Writer-director Leigh Whannell’s film is an excellent cyberpunk thriller, which borrows elements from a slew of sources from the literary (Phillip K. Dick and William Gibson) to the cinematic (The Matrix, The Terminator, RoboCop, 2001: A Space Odyssey and all things David Cronenberg) to deliver a gritty and tangible neo-noir. It’s no surprise that Jason Blum‘s Blumhouse Productions is behind this little gem, it’s a shingle that likes to keep budgets low and quality high and they’ve helped Whannell give us a film which could happily sit alongside those VHS-era sci-fi classics mentioned above.
Set in the near future, Logan Marshall-Green (excellent) plays Grey Trace technological luddite who hates machines. However, when an attack leaves him paralysed and his wife dead, he embraces the opportunity to have a special chip called STEM implanted by cyber-billionaire Eron Keen (Harrison Gilbertson). However, STEM has a life of its own and Grey turns into an unstoppable vigilante with his sights set on tracking down his wife’s killers.
Leigh Whannell is best known as the writer of the Saw and Insidious film but he really impresses with this dark thriller. Upgrade is well plotted and exceptionally well paced with all the tech elements coming together to deliver a movie which feels very real in this age of CGI plasticity. I was particularly impressed by by the work done by composer Jed Palmer and cinematographer Stefan Duscio. I’m now very interested to see what Whannell does with his forthcoming reboot of The Invisible Man franchise.

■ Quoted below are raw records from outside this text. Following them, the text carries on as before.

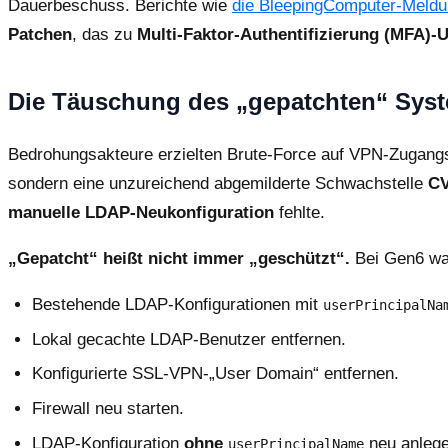
Dauerbeschuss. Berichte wie
die BleepingComputer-Meldu
Patchen
, das zu
Multi-Faktor-Authentifizierung (MFA)
Die Täuschung des „gepatchten“ Syst
Bedrohungsakteure erzielten Brute-Force auf VPN-Zugan
sondern eine unzureichend abgemilderte Schwachstelle
CV
manuelle LDAP-Neukonfiguration
fehlte.
„Gepatcht“ heißt nicht immer „geschützt“.
Bei Gen6 war
Bestehende LDAP-Konfigurationen mit
userPrincipalNa
Lokal gecachte LDAP-Benutzer entfernen.
Konfigurierte SSL-VPN-„User Domain“ entfernen.
Firewall neu starten.
LDAP-Konfiguration
ohne
neu anlege
userPrincipalName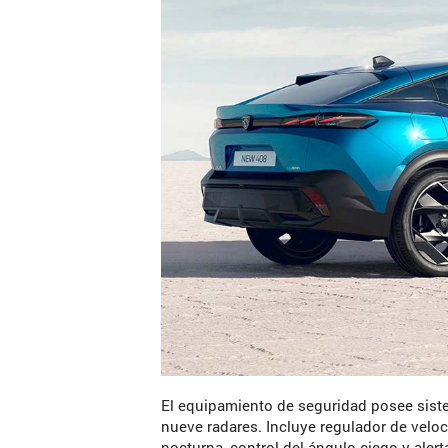
El equipamiento de seguridad posee sist
nueve radares. Incluye regulador de velo
nocturna, control del ángulo ciego y alerta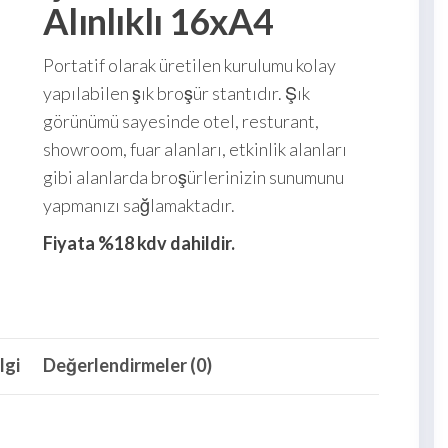
Alınlıklı 16xA4
Portatif olarak üretilen kurulumu kolay
yapılabilen şık broşür stantıdır. Şık
görünümü sayesinde otel, resturant,
showroom, fuar alanları, etkinlik alanları
gibi alanlarda broşürlerinizin sunumunu
yapmanızı sağlamaktadır.
Fiyata %18 kdv dahildir.
lgi
Değerlendirmeler (0)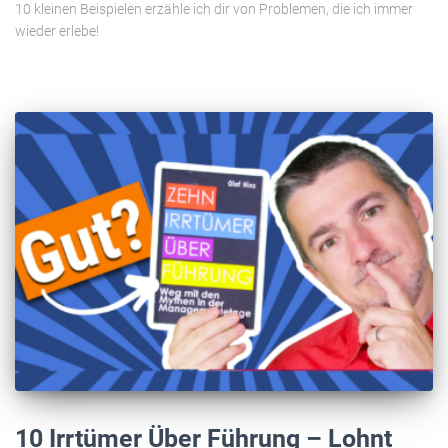
10 kleinen Beispielen erzähle ich dir von Problemen, die ich immer
wieder erlebe!
10 Irrtümer Über Führung – Lohnt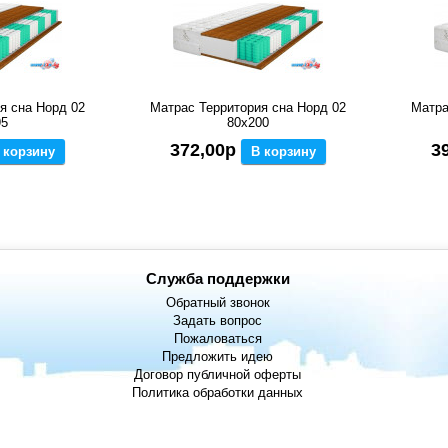
я сна Норд 02
Матрас Территория сна Норд 02
Матра
95
80x200
372,00р
3
 корзину
В корзину
Служба поддержки
Обратный звонок
Задать вопрос
Пожаловаться
Предложить идею
Договор публичной оферты
Политика обработки данных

Second Sight Films would seem to know that Upgrade is a cult-classic in the making and they’ve produced a blu-ray package accordingly. You get a commentary from the engaging Leigh Whannell plus in-depth interviews with Leigh Whannell; Producer Kylie Du Fresne; Cinematographer Stefan Duscio; Editor Andy Canny and Fight Choreographer Chris Weir. Normally that would be more than enough – but this set also comes with a nifty slipcase with artwork by Adam Stothard, a poster (with the Stothard art) and a 40 page book of essays from Jon Towlson and Scott Harrison.
This is one hell of a brilliant package.